Lettura di uno haiku di Stefano D’Andrea, pubblicato su Chrysanthemum n. 25 del mese di aprile 2019.
la nebbia scorre sugli occhi addormentati dell’agnellino
Questo haiku di Stefano D’Andrea – presentato ai lettori su un unico rigo di composizione (ma con i tre “momenti” chiaramente riconoscibili) e senza stacco (kire 切れ) – convince su diversi fronti, grazie ad un’accurata scelta lessicale e ad un linguaggio semplice ed essenziale che riesce ad esaltare un contrasto tra elementi che opera su più livelli.
Abbiamo così una sovrapposizione tra il movimento (ugoki 動き) lento ma progressivo della nebbia e la placida immobilità (seijaku 静寂) dell’agnello, i cui occhi paiono essere sul punto di chiudersi, assottigliandosi e contrapponendosi dunque all’indefinita estensione del paesaggio avvolto dalla caligine.
La figurazione complessiva pare evocare un tenore classico decisamente familiare, e in specie il seguente scritto di Konishi Raizan (1654-1716), poeta di grande talento già allievo di Nishiyama Sōin (1605-1682):
春雨や降るともしらず牛の目に
harusame ya furu to mo shirazu ushi no me ni
pioggia di primavera –
anche negli occhi ignari
del bestiame
Tuttavia, mentre quest’ultimo viene edificato sulla scorta della direttrice estetica dello hosomi 細身 (‘sottigliezza’) e di una bellezza semplice ma rigogliosa, il componimento del D’Andrea s’apre ad una ruvidità scenica (kōko 考古) che anticipa una dimensione ancor più profonda, rinforzando un principio di yūgen 幽玄 (‘profondità e mistero’) che resta sospeso – quasi in placida attesa – grazie alla naturale propensione dello scritto ad indirizzare il sentimento del lettore verso l’origine e l’epilogo del parlato (zengo 前後).
Sebbene questo haiku presenti, dunque, una chiara (e voluta) linearità espressiva, va nondimeno evidenziata la scelta accorta dei termini che lo compongono, frutto di una valutazione non solo semantica ma fonetica: in tal senso, si noti il passaggio dall’allitterazione del suono “s” (indice di fluidità e movimento) nella prima parte alla “morbidezza” della consonante “l” in chiusura, passando per i fonemi centrali “d” e “t” che contribuiscono, ciascuno per la propria parte, ad enfatizzare il senso di stanchezza percepito dall’animale.

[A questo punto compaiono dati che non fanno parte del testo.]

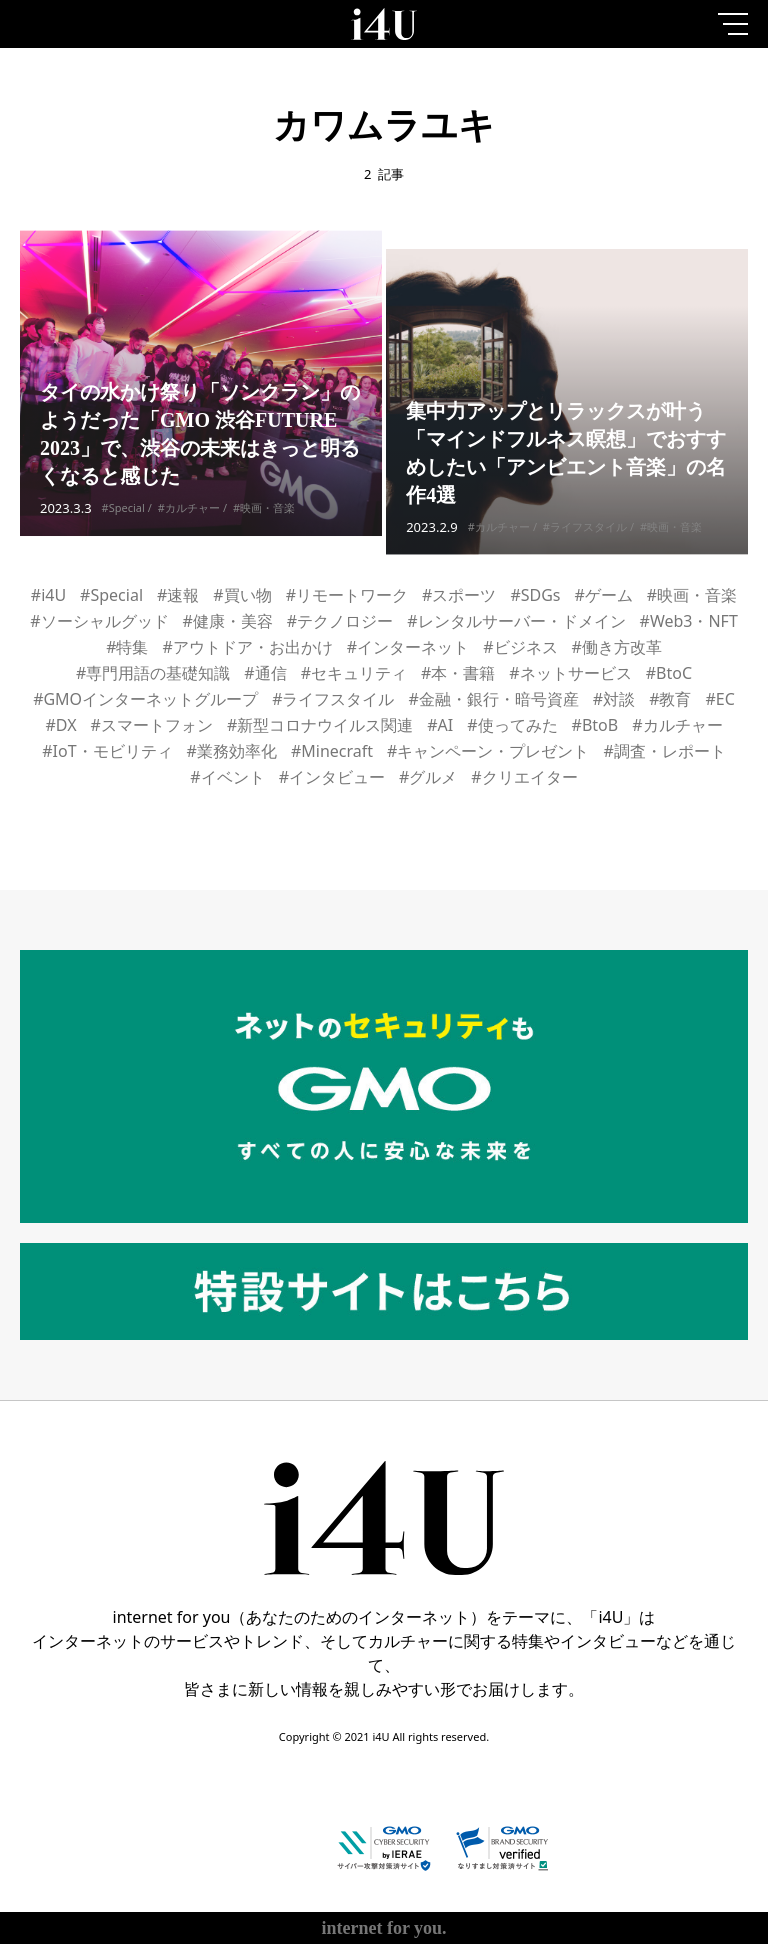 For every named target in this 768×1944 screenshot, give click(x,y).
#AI (440, 725)
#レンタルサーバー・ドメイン (516, 621)
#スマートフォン (152, 725)
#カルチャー (189, 518)
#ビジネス (520, 647)
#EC (720, 699)
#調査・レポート (664, 751)
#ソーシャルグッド (99, 621)
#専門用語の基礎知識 (153, 673)
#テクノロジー (340, 621)
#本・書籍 (458, 673)
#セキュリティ (354, 673)
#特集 (127, 647)
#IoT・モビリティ (107, 751)
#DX (60, 725)
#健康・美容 (228, 621)
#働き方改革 (617, 647)
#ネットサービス (570, 673)
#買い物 (242, 595)
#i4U (48, 595)
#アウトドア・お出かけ (247, 647)
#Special (123, 518)
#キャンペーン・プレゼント (488, 751)
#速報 (178, 595)
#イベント (227, 777)
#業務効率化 (232, 751)
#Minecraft (332, 751)
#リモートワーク (347, 595)
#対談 (614, 699)
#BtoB (595, 725)
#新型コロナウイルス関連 (320, 725)
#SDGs (535, 595)
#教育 (670, 699)
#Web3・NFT (689, 621)
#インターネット (408, 647)
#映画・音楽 (264, 518)
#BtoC (669, 673)
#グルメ (428, 777)
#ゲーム (604, 595)
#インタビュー (332, 777)
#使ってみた (512, 725)
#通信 (265, 673)
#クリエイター (524, 777)
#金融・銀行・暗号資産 (493, 699)
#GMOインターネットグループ (145, 699)
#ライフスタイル (585, 558)
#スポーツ (459, 595) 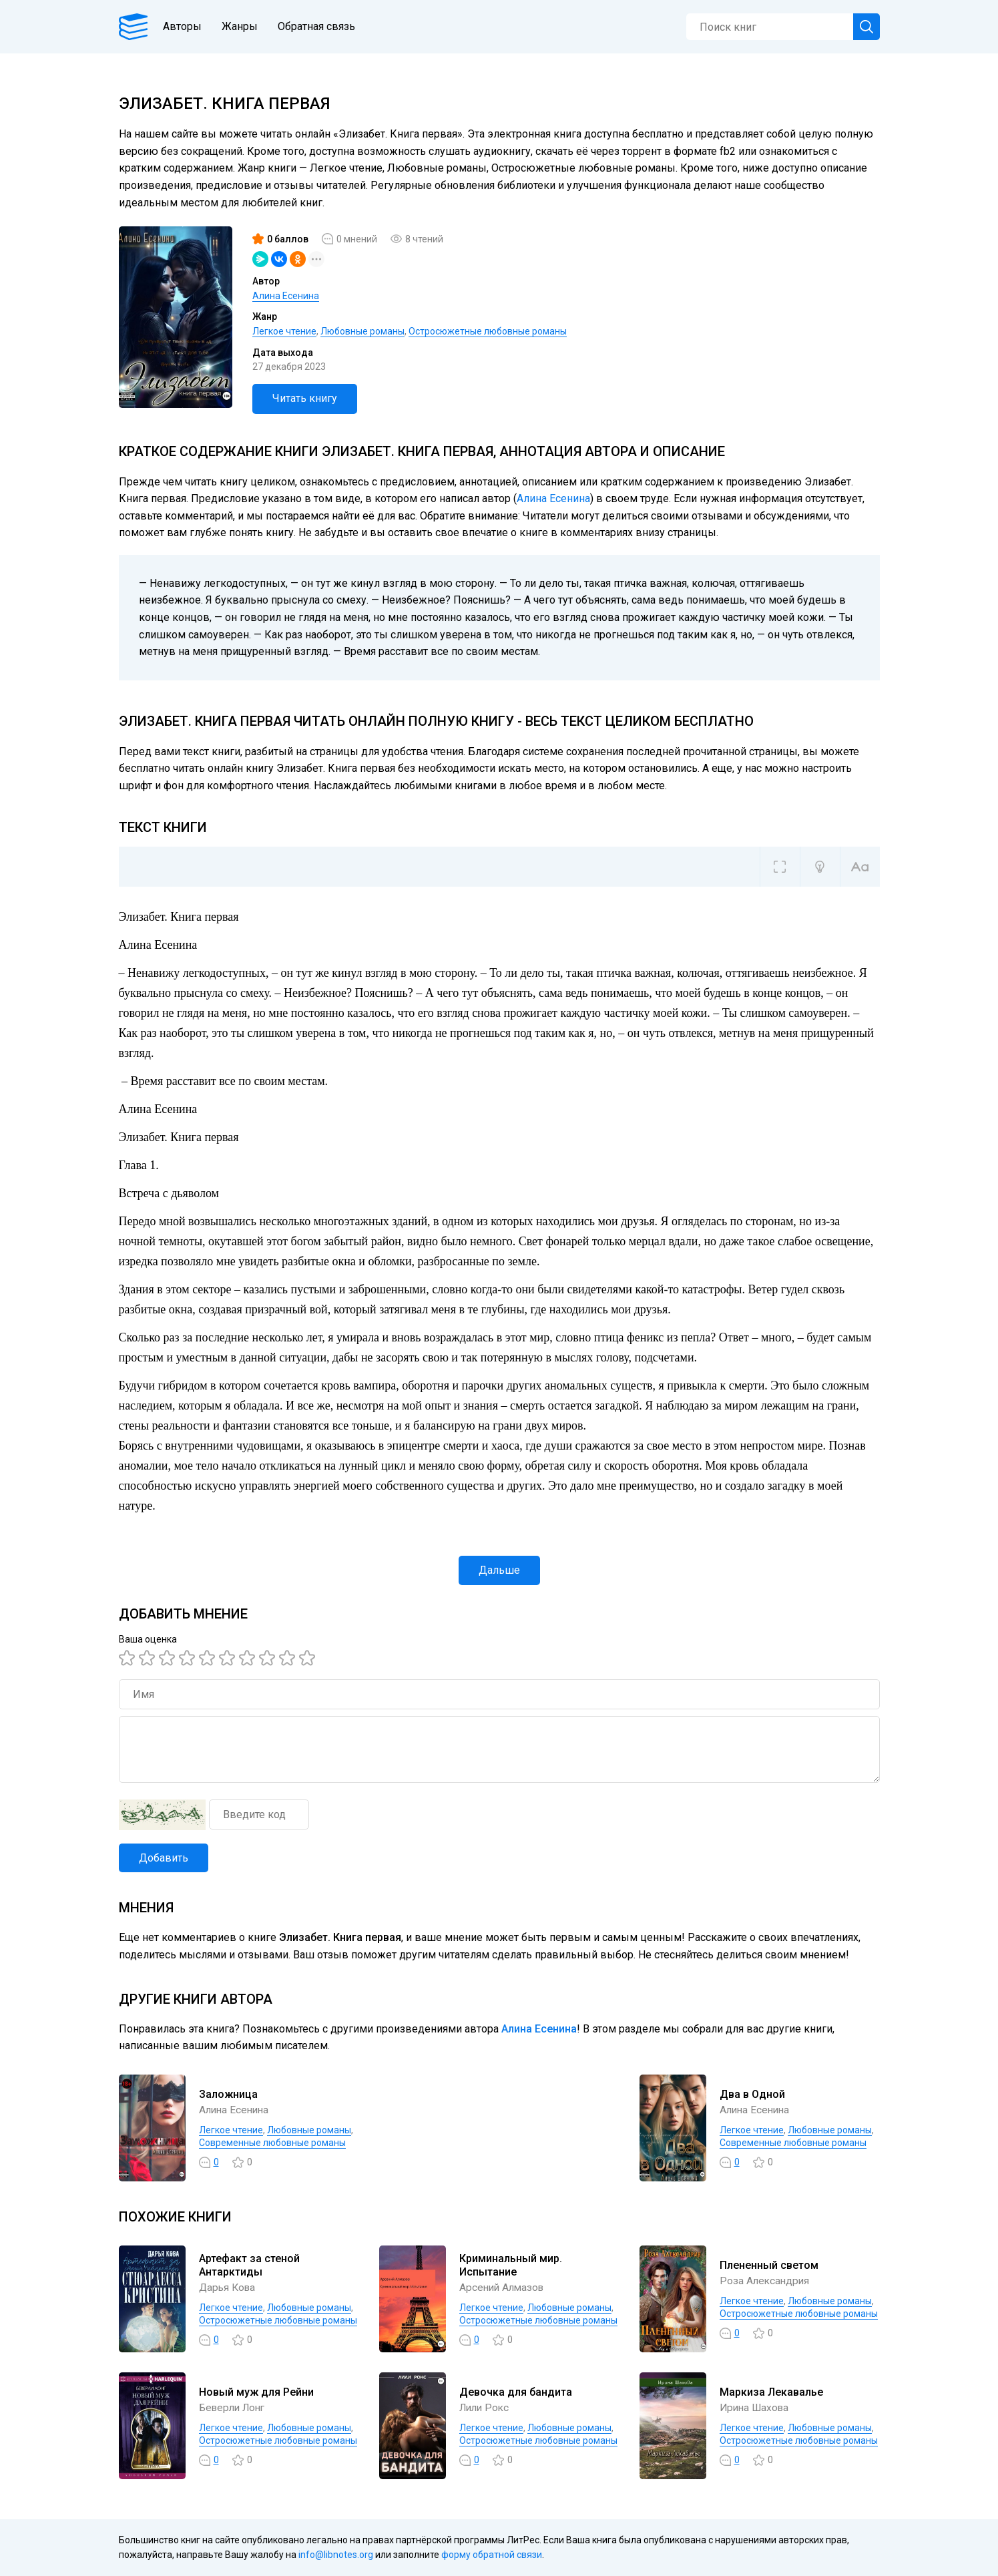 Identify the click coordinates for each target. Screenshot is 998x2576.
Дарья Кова (228, 2287)
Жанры (244, 26)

Il raddoppiamento di tali elementi (“ss”, “rr”, “cc”, “dd” e, infine, “ll”), peraltro, esalta la progressione ritmica di cui sopra, quasi a voler definire per timbrica la direzione di un evento atmosferico (la nebbia o kiri 霧) che inesorabilmente trascina con sé le suggestioni dello spettatore.
La sensazione che si ha di fronte a questo rigo è simile a quella che si può provare al cospetto di un sumi-e 墨絵: dopo la prima focalizzazione del segno, si viene attratti da vuoto che lo abbraccia e lo circonda, scoprendo d’un tratto che il gesto espresso è ben poca cosa rispetto alle infinite variazioni che il silenzio conserva.
Immagine: Utagawa Kuniyoshi, Veduta del Monte Asama dal Passo di Usui (1850 circa)
Molto bello questo haiku e il relativo commento è come sempre interessante . Il mio yugen svelato di questo scritto vede gli ultimi istanti di vita dell’agnellino (visto anche il periodo pasquale) e l’annebbiamento della vista per la progressiva e inesorabile mancanza di forze.
Grazie, Ezio, per la tua interessante interpretazione dello yugen. E’ una visione “simbolico-intellettuale” pienamente legittima, tanto è vero che anch’io l’ho accarezzata, rileggendolo molti anni dopo averlo scritto; ma non fu quella originale, puramente e serenamente contemplativa. Ma è cosa nota che la primigenia intenzione autoriale non basta (quasi) mai ad esaurire il significato dell’opera.